I'm working through chapter 4 of Alfohrs, and the first exercise is computing the integral $\int_\gamma x \: dz$ where $\gamma$ is the directed line segment from $0$ to $1+i$. What, exactly, does this mean?
I know that by definition, $\int_\gamma f(z)\:dz = \int_a^b f(z(t)) z'(t) \:dt$; however, I'm not quite sure what to do with this definition here. One thing that seems to be the case is $f$ is probably implied to be in the form $x + iy$ (is this a fair assumption?) If so, I could use the expansion $\int_\gamma f(z)\:dz = \int_\gamma (u dx - v dy) + i \int_\gamma (u dy + v dx)$, which would after substitution become $\int_\gamma x dx + i \int_\gamma x dy$.
If I can indeed have it in this form, I need to somehow parametrize $\gamma$, correct? My attempt here is saying that $\gamma(t) = t + it$ for $0 \leq t \leq 1$. Then I get that $\int_\gamma x dx + i \int_\gamma x dy = \int_0^1 x(t)x'(t)dt + i\int_0^1 x(t)y'(t)dt = \int_0^1 t dt + i\int_0^1 t dt = (t^2/2)\mid_0^1 + (t^2/2)\mid_0^1 = (t^2)\mid_0^1 = 1^2=0^2=1$.

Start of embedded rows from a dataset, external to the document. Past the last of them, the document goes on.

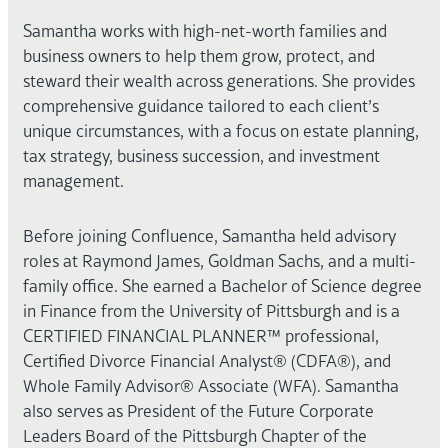
Samantha works with high-net-worth families and
business owners to help them grow, protect, and
steward their wealth across generations. She provides
comprehensive guidance tailored to each client’s
unique circumstances, with a focus on estate planning,
tax strategy, business succession, and investment
management.
Before joining Confluence, Samantha held advisory
roles at Raymond James, Goldman Sachs, and a multi-
family office. She earned a Bachelor of Science degree
in Finance from the University of Pittsburgh and is a
CERTIFIED FINANCIAL PLANNER™ professional,
Certified Divorce Financial Analyst® (CDFA®), and
Whole Family Advisor® Associate (WFA). Samantha
also serves as President of the Future Corporate
Leaders Board of the Pittsburgh Chapter of the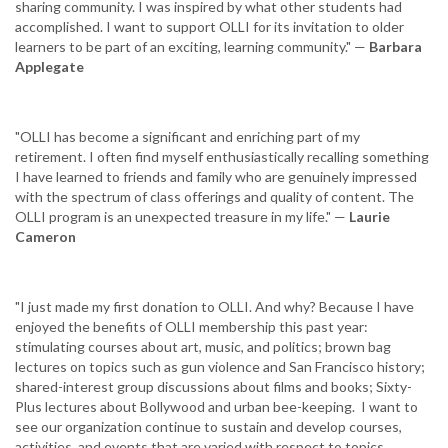
sharing community. I was inspired by what other students had
accomplished. I want to support OLLI for its invitation to older
learners to be part of an exciting, learning community." —
Barbara
Applegate‎
"OLLI has become a significant and enriching part of my
retirement. I often find myself enthusiastically recalling something
I have learned to friends and family who are genuinely impressed‎
with the spectrum of class offerings and quality of content. ‎The
OLLI program is an unexpected treasure in my life." —
Laurie
Cameron
"I just made my first donation to OLLI. And why? Because I have
enjoyed the benefits of OLLI membership this past year:
stimulating courses about art, music, and politics; brown bag
lectures on topics such as gun violence and San Francisco history;
shared-interest group discussions about films and books; Sixty-
Plus lectures about Bollywood and urban bee-keeping. I want to
see our organization continue to sustain and develop courses,
activities, and events that are varied with respect to topics,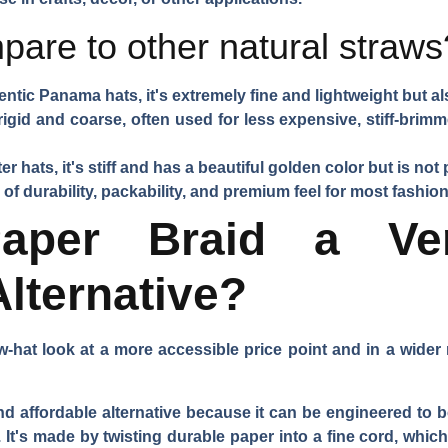
pare to other natural straws
ntic Panama hats, it's extremely fine and lightweight but a
igid and coarse, often used for less expensive, stiff-brimmed
er hats, it's stiff and has a beautiful golden color but is not
 of durability, packability, and premium feel for most fashion
per Braid a Ver
Alternative?
w-hat look at a more accessible price point and in a wider 
and affordable alternative because it can be engineered to b
 It's made by twisting durable paper into a fine cord, whic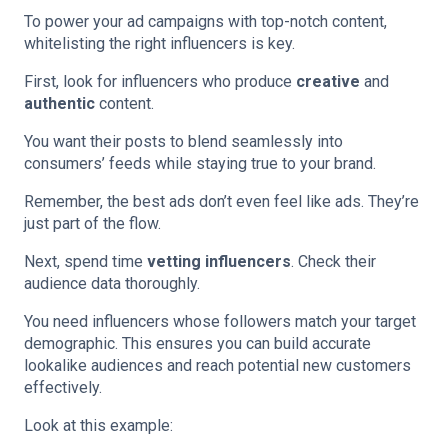
To power your ad campaigns with top-notch content,
whitelisting the right influencers is key.
First, look for influencers who produce
creative
and
authentic
content.
You want their posts to blend seamlessly into
consumers’ feeds while staying true to your brand.
Remember, the best ads don’t even feel like ads. They’re
just part of the flow.
Next, spend time
vetting influencers
. Check their
audience data thoroughly.
You need influencers whose followers match your target
demographic. This ensures you can build accurate
lookalike audiences and reach potential new customers
effectively.
Look at this example: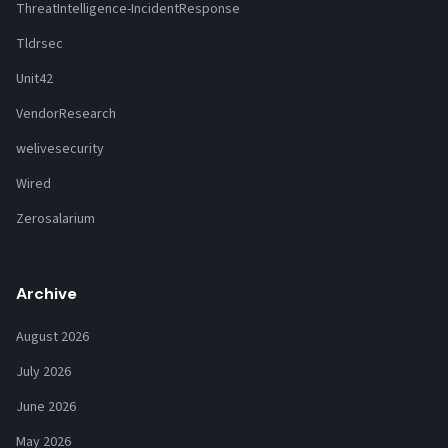
ThreatIntelligence-IncidentResponse
Tldrsec
Unit42
VendorResearch
welivesecurity
Wired
Zerosalarium
Archive
August 2026
July 2026
June 2026
May 2026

Is any of this reasoning correct?
Edit
Fixed my last calculation in response to mrsamy's answer: it's now $\int_\gamma x dx + i \int_\gamma x dy = \int_0^1 x(t)x'(t)dt + i\int_0^1 x(t)y'(t)dt = \int_0^1 t dt + i\int_0^1 t dt = (t^2/2)\mid_0^1 + i(t^2/2)\mid_0^1 = 1/2 + 1/2 \cdot i$.
You are correct that the first step is parametrizing the curve $\gamma$.
Instead of $\gamma(t)$, you write $z(t)=t+it$, $0\le t\le 1$. So $z'(t)=1+i$ and thus $$ \int_\gamma f(z)dz=\int_0^1 f(z(t))z'(t)dt=\int_0^1t(1+i)dt=(1+i)\int_0^1tdt=\frac12(1+i). $$
You miss an $i$ in your calculation.